Цыганка подошла ближе. До сих пор я не был уверен, что она слушает, но она подняла свой блокнот и показала на него.
– Цыганка хочет знать, что произошло с кошкой после того, как вы поменялись местами.
– Жизнь номер один была израсходована, – сказала Табита. – Итак, на тот момент у меня оставалось семь. Мы тогда уже скрывались. Весь город был готов поохотиться на ведьму – если бы меня нашли, то разорвали бы на части голыми руками, не то что сожгли. Я понимала: еще немного – и они обнаружат мое укрытие. – Табита грустно икнула. – Как только киса оказалась в моем человеческом теле, а я в этом, она выпила сонное зелье, которое я смешала. Достаточно сильное, чтобы не очнуться больше никогда. Она угасла во сне. Потом я обмакнула кончик хвоста и одну лапу в муку, чтобы не быть полностью черной, – так замаскировалась и сбежала.
– Бедная кошка, – пробормотал я, запыхавшись от подъема, и взглянул вверх. – Мы почти пришли?
– Похоже, уже близко, – сказал Флейтист. – Лишь бы дождь не пошел. Эге-ге-ге! – заорал он, распугав птиц на деревьях.

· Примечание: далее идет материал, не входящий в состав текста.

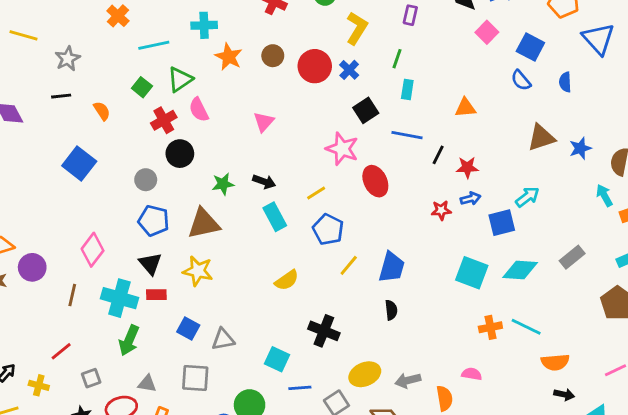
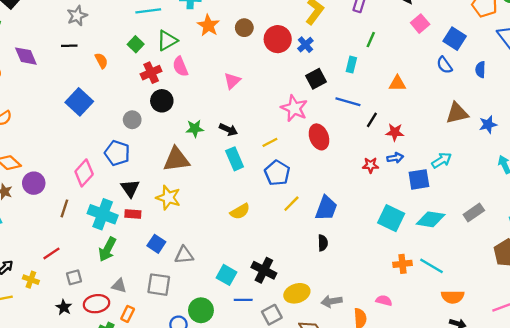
green line: (397, 59) -> (371, 40), moved
blue pentagon: (154, 221) -> (117, 153), moved
black cross: (324, 331) -> (264, 270), moved

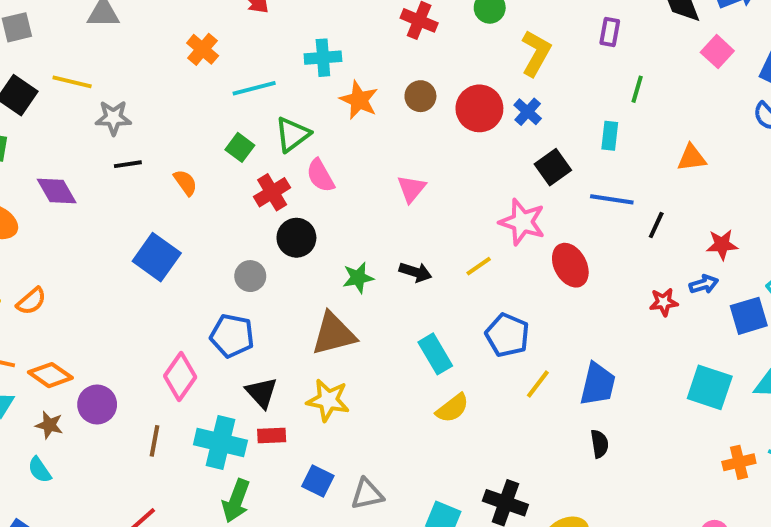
gray star: (77, 16) -> (113, 118), moved, turned 30
red star: (395, 132) -> (722, 245), moved
yellow line: (270, 142) -> (479, 266), moved
cyan rectangle: (235, 159) -> (435, 354), moved

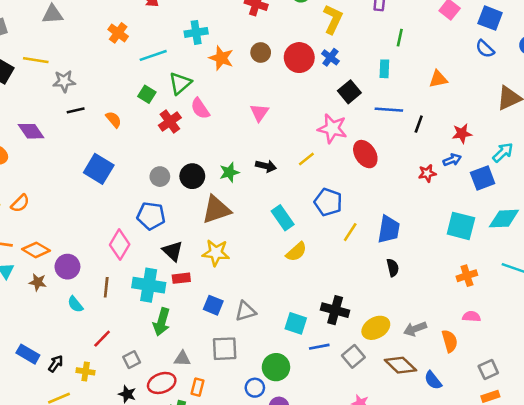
black circle: (296, 238) -> (192, 176), moved
orange cross: (739, 462) -> (467, 276), moved
cyan semicircle: (40, 470) -> (75, 304), moved

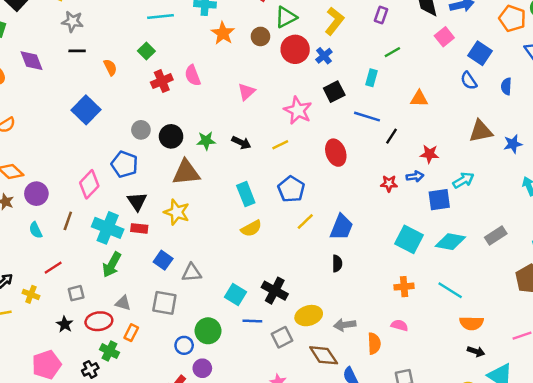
green line: (400, 38) -> (392, 52), turned 35
green triangle: (180, 83) -> (286, 17), moved
pink star: (332, 129) -> (298, 110), moved

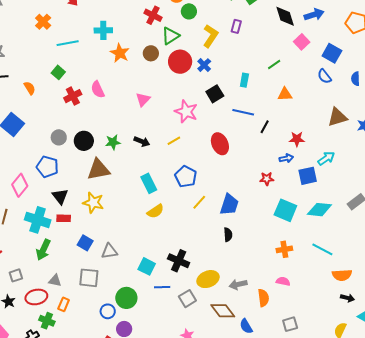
purple rectangle: (381, 15) -> (236, 26), moved
green line: (392, 52) -> (274, 65), moved
red star: (389, 183) -> (267, 179), moved

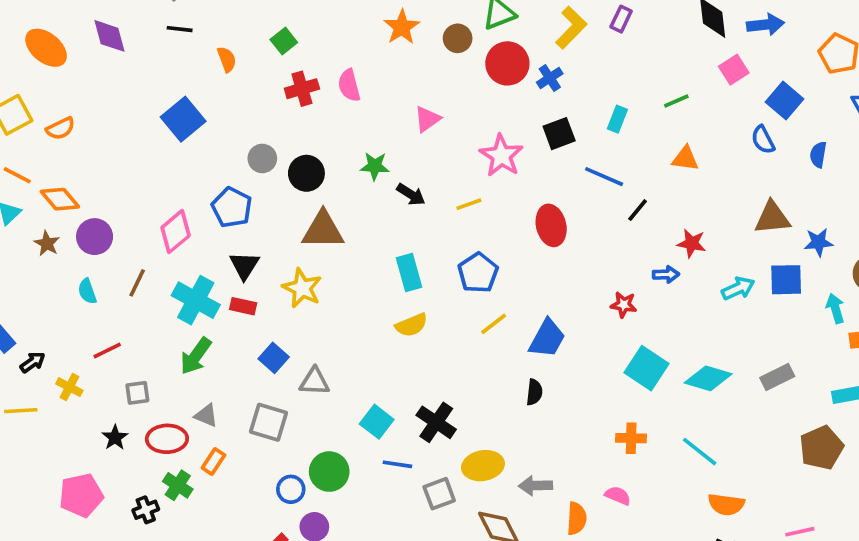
green star: (113, 142) -> (375, 166), moved
blue square: (308, 176) -> (786, 280), moved

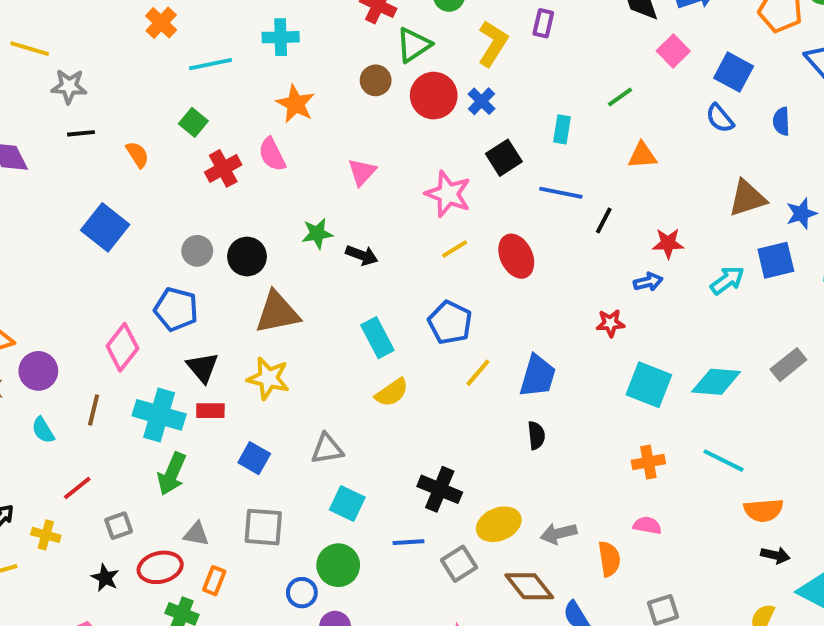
orange star: (402, 27) -> (295, 104), moved
yellow line: (469, 204) -> (455, 249), moved
gray triangle: (314, 381) -> (327, 449), moved
cyan square: (377, 422) -> (347, 503), moved

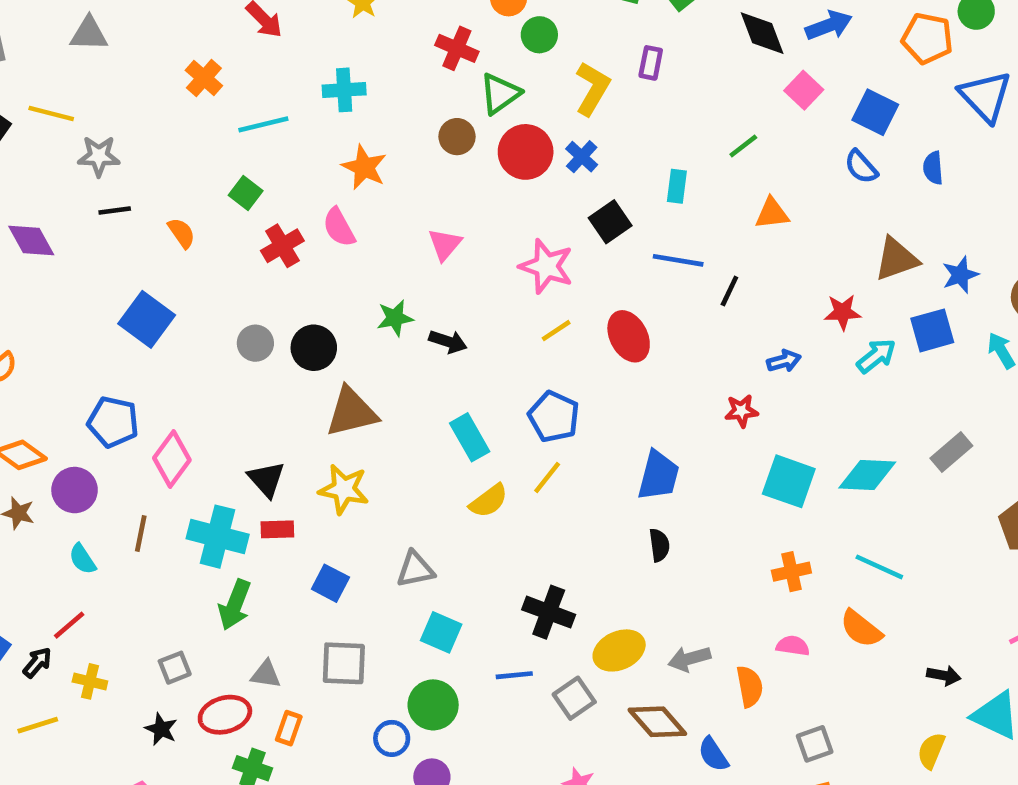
red star: (668, 243) -> (843, 312), moved
blue pentagon: (176, 309) -> (113, 422), moved
yellow line: (478, 373) -> (547, 478), moved
red line: (77, 488) -> (69, 625), moved
orange semicircle: (763, 510) -> (861, 629), moved, turned 45

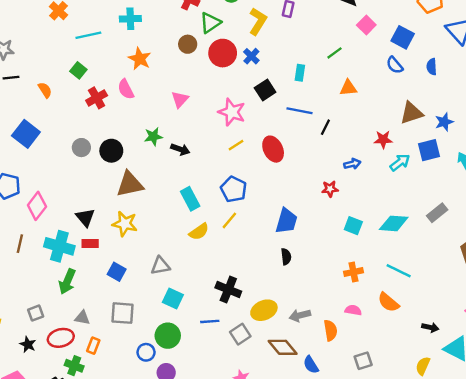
cyan square: (789, 481) -> (353, 226), size x0.7

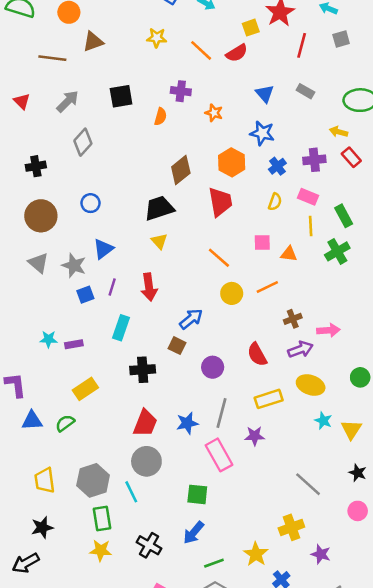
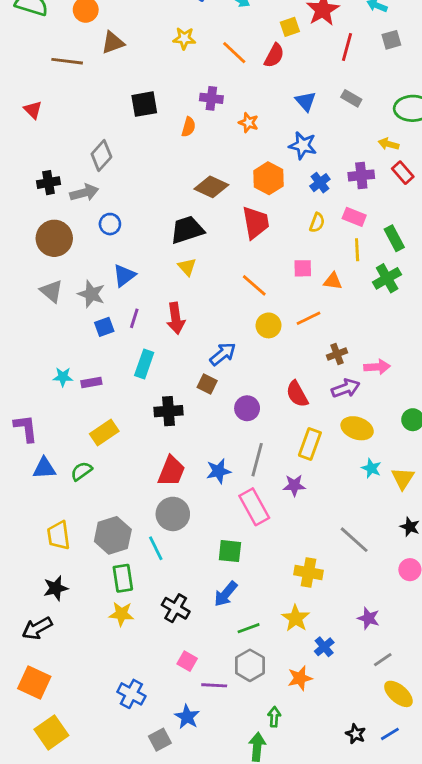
red semicircle: (237, 53) -> (274, 55), turned -30
gray arrow: (68, 101) -> (84, 193), moved, turned 30
brown diamond: (181, 170) -> (211, 187), turned 64
yellow rectangle: (269, 399) -> (310, 444), turned -52
yellow cross: (291, 527) -> (308, 573), moved, turned 30

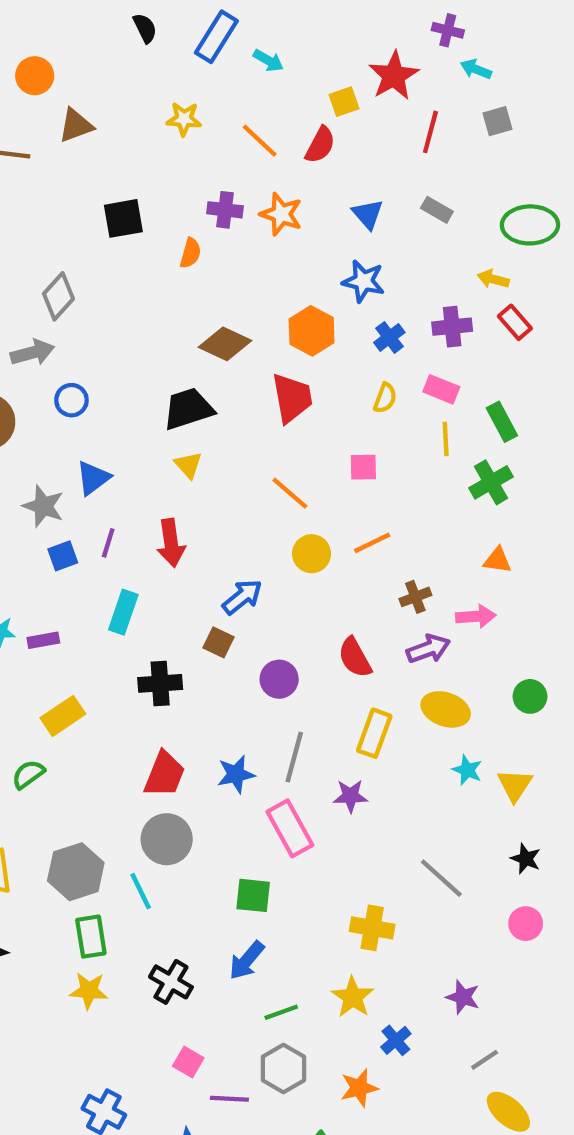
orange star: (249, 123) -> (281, 214), moved, size x1.4
orange triangle: (333, 281) -> (498, 560), moved

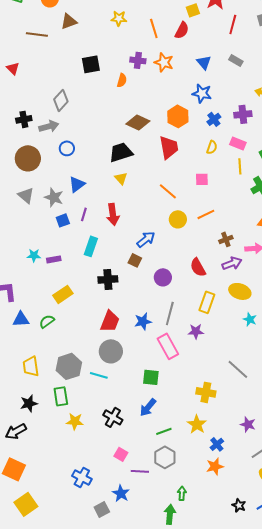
orange line: (260, 141) -> (154, 28), turned 30
cyan line: (141, 891) -> (99, 375), turned -48
green rectangle: (91, 937) -> (61, 396), moved
orange star: (359, 1088) -> (215, 466), moved

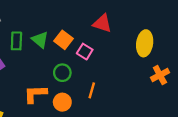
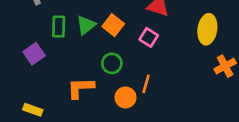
green triangle: (40, 40) -> (86, 25), turned 42
pink square: (85, 52) -> (149, 37), moved
orange circle: (62, 102) -> (126, 97), moved

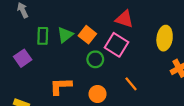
pink square: (149, 37) -> (117, 45), size x1.5
green circle: (112, 63) -> (95, 59), moved
orange line: (146, 84) -> (131, 84), moved, turned -56

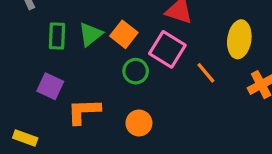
purple square: (23, 58) -> (50, 86), moved, turned -30
orange line: (131, 84) -> (206, 73), moved

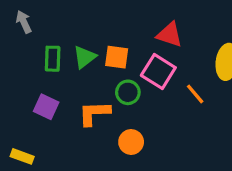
orange square: (124, 34) -> (117, 57), turned -30
orange L-shape: (84, 111) -> (94, 113), moved

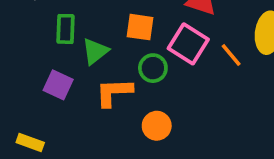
green triangle: (85, 57) -> (95, 51), moved
orange line: (195, 94) -> (231, 55), moved

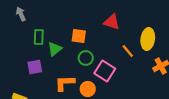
pink square: (188, 44) -> (105, 71), moved
purple square: (58, 85) -> (35, 67), turned -35
orange L-shape: (114, 92) -> (65, 83), moved

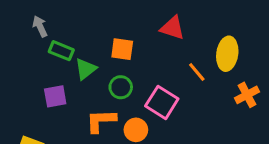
gray arrow: (21, 14) -> (40, 26), moved
green rectangle: (39, 37) -> (61, 51), turned -70
green circle: (86, 58) -> (121, 87), moved

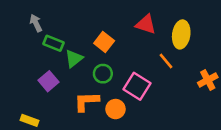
orange square: (122, 49) -> (104, 42), turned 30
yellow ellipse: (227, 54) -> (181, 34), moved
purple square: (55, 96) -> (48, 81), turned -30

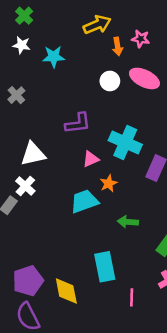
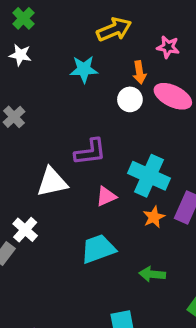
orange arrow: (118, 46) -> (139, 72), moved
cyan star: (54, 57) -> (84, 69), moved
white triangle: (33, 154) -> (52, 182), moved
orange star: (109, 183) -> (154, 217), moved

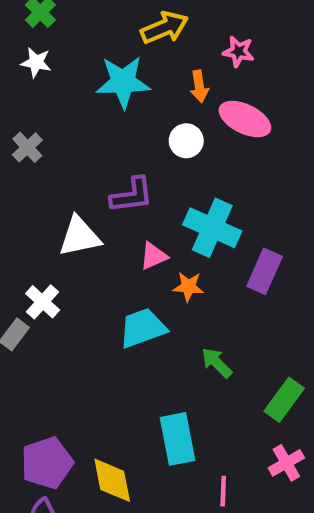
cyan star: (84, 69) -> (123, 82), size x1.4
white circle: (130, 99) -> (186, 141), moved
orange star: (154, 217) -> (188, 287), moved, turned 30
green arrow: (152, 274) -> (217, 363), turned 40

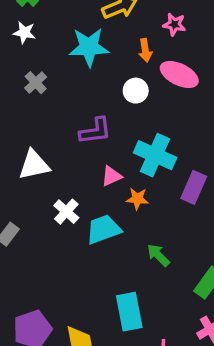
gray cross: (27, 147) -> (36, 83), moved
white triangle: (80, 237) -> (34, 165), moved
white cross: (43, 302) -> (66, 212), moved

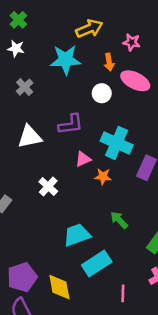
white triangle: (34, 165) -> (30, 137), moved
cyan trapezoid: (103, 229) -> (77, 235), moved
cyan rectangle: (129, 312) -> (97, 264), turned 68

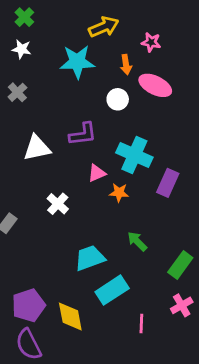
gray cross: (25, 87) -> (17, 92), moved

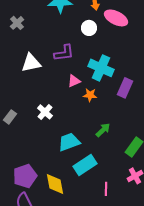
white cross: (58, 204) -> (45, 112), moved
green arrow: (137, 241) -> (103, 130), turned 91

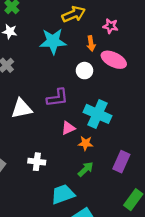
purple rectangle: (125, 88) -> (121, 162), moved
white cross: (45, 112) -> (37, 162), turned -35
green arrow: (103, 130) -> (86, 169), moved

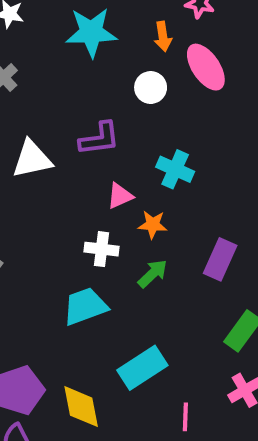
pink ellipse: (114, 60) -> (206, 67), turned 30
cyan cross: (97, 114) -> (175, 169), size x0.7
white cross: (37, 162) -> (101, 249), moved
cyan trapezoid: (63, 194) -> (85, 306), moved

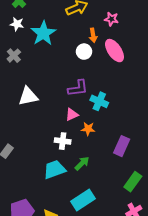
cyan star: (91, 32) -> (43, 33), moved, turned -30
white circle: (151, 88) -> (84, 52), moved
purple L-shape: (99, 139) -> (78, 88), moved
green arrow: (153, 274) -> (82, 163), moved

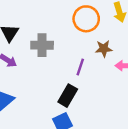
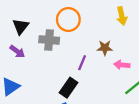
orange circle: (86, 19) -> (68, 20), moved

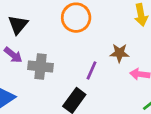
gray cross: (49, 40) -> (41, 67), moved

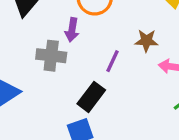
purple arrow: (13, 55) -> (72, 30), moved, turned 60

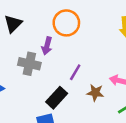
brown star: (146, 41) -> (95, 93), moved

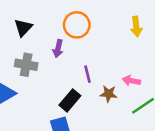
gray cross: (29, 64) -> (26, 65), moved
purple line: (75, 72) -> (87, 74), turned -42

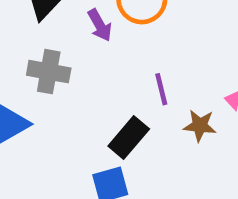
purple arrow: (58, 49) -> (100, 25), moved, turned -42

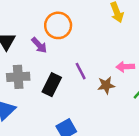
black rectangle: (129, 137) -> (52, 85), moved

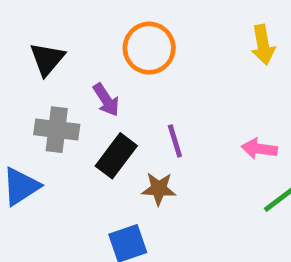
purple arrow: (39, 45) -> (106, 100), moved
brown star: (106, 85) -> (159, 189), moved

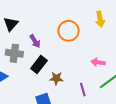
orange circle: (149, 48) -> (69, 31), moved
purple line: (175, 141) -> (83, 90), moved

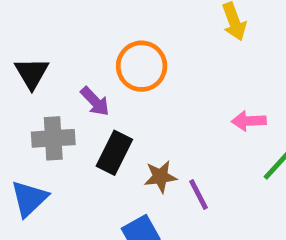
orange circle: (69, 31) -> (142, 66), moved
purple line: (83, 90) -> (199, 195), moved

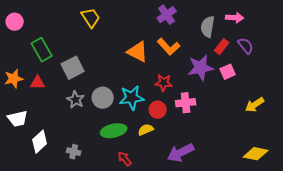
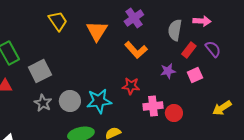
orange triangle: (138, 52) -> (97, 31), moved, turned 35
purple star: (201, 68) -> (168, 71), size x0.6
red circle: (158, 110) -> (174, 113), moved

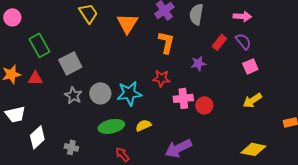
pink arrow: (202, 21) -> (242, 16), moved
gray semicircle: (175, 30) -> (196, 14), moved
orange L-shape: (136, 50) -> (166, 42), turned -125
pink square: (195, 75) -> (250, 66), moved

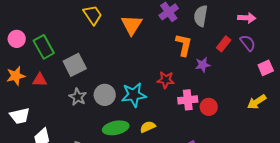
pink circle: (12, 17) -> (17, 39), moved
orange L-shape: (166, 42) -> (184, 45), moved
pink square: (250, 66) -> (266, 68), moved

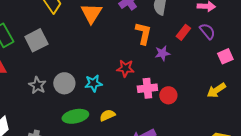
gray square: (75, 65) -> (36, 40), moved
cyan star: (134, 95) -> (93, 83), size x0.7

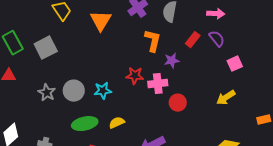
pink cross: (147, 88) -> (158, 84), moved

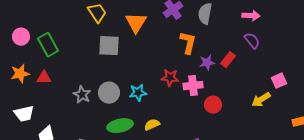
red rectangle: (193, 40) -> (228, 60), moved
gray square: (46, 48) -> (109, 46), moved, turned 30
pink square: (235, 64) -> (279, 81), moved

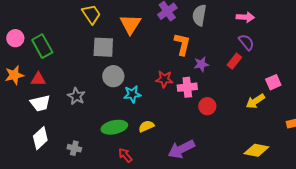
red rectangle: (228, 60) -> (234, 61), moved
gray circle: (109, 93) -> (113, 76), moved
white trapezoid: (24, 114) -> (40, 103), moved

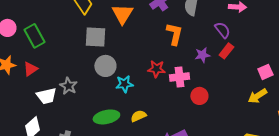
purple semicircle: (246, 42) -> (222, 30), moved
purple star: (201, 64) -> (202, 55), moved
red triangle: (38, 79) -> (30, 69), turned -35
yellow arrow: (255, 101) -> (257, 96), moved
white trapezoid: (40, 103) -> (46, 96), moved

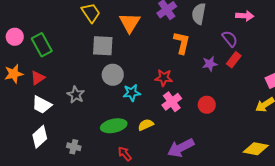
pink cross: (179, 77) -> (172, 102), moved, turned -30
white trapezoid: (46, 96) -> (42, 105), moved, turned 40

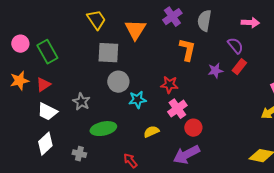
red circle: (207, 105) -> (193, 128), moved
green ellipse: (114, 126) -> (103, 129), moved

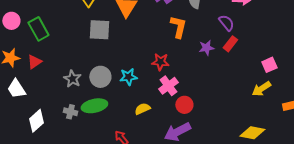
gray circle: (118, 82) -> (100, 77), moved
white trapezoid: (47, 112) -> (16, 89), moved, turned 30
gray cross: (79, 154) -> (70, 112), moved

Табита вскочила ему на плечо и вцепилась в него когтями, когда он попытался стряхнуть ее.
– Ты что делаешь? Брысь! Аййй! Слезь с меня!
– Я устала, – пожаловалась она, втягивая когти и обвиваясь вокруг его шеи. – Вот. Так лучше?
– Нет! – просипел он и дернул плечами.
Табита аккуратно приземлилась на все четыре лапы. Встряхнувшись, она уставилась на Флейтиста.
– Что? – спросил он. – Ты же говорила, что хочешь размяться.
– Уже размялась, – холодно сказала она.
– Попробуй снова, и расстанешься еще с одной жизнью. – Флейтист потер шею. – Чуть не удушила, – буркнул он себе под нос.
– Я слышу.
– Хорошо.
– А как ты потратила две другие жизни? – спросил я.
– А, эти? – небрежно сказала кошка. – Отдала их по своей воле.
– Отдала? – Флейтист хмыкнул. – Неужто ты думаешь не только о себе?
– Как правило, только о себе, – ответила Табита без тени смущения. – По моему опыту, на доброте далеко не уедешь. Но в данном случае я была в долгу.
– Перед кем?
– Перед человеком, который спас одну из моих жизней – а возможно, и все, – вздохнула она. – Видишь ли, я привлекла к себе ненужное внимание. Разговаривала, когда не следовало.
– Прямо-таки удивительно, – вставил Флейтист.
– Не перебивай, – сказала Табита. – В общем, меня поймал этот ужасный мальчишка, который изо всех сил старался заставить меня снова заговорить. Кто знает, как далеко бы он зашел, если бы меня не спасли. Так что, понятно? Это было весьма большое одолжение. И я отплатила за него по справедливости.
– Что ты сделала? – спросил я, расстегивая куртку. От подъема становилось жарко, я чувствовал, как гудит кровь в ногах.
– То же, что и прежде, – ответила Табита. – Поменялась местами с человеком, попавшим в трудное положение, а потом поменялась еще раз. – Она вздохнула. – Возвращаться было печально, но такова была часть уговора. Тем не менее всегда есть надежда, что в один прекрасный день условия соглашения будут иными.
– Ты предпочла бы быть человеком? – спросил я.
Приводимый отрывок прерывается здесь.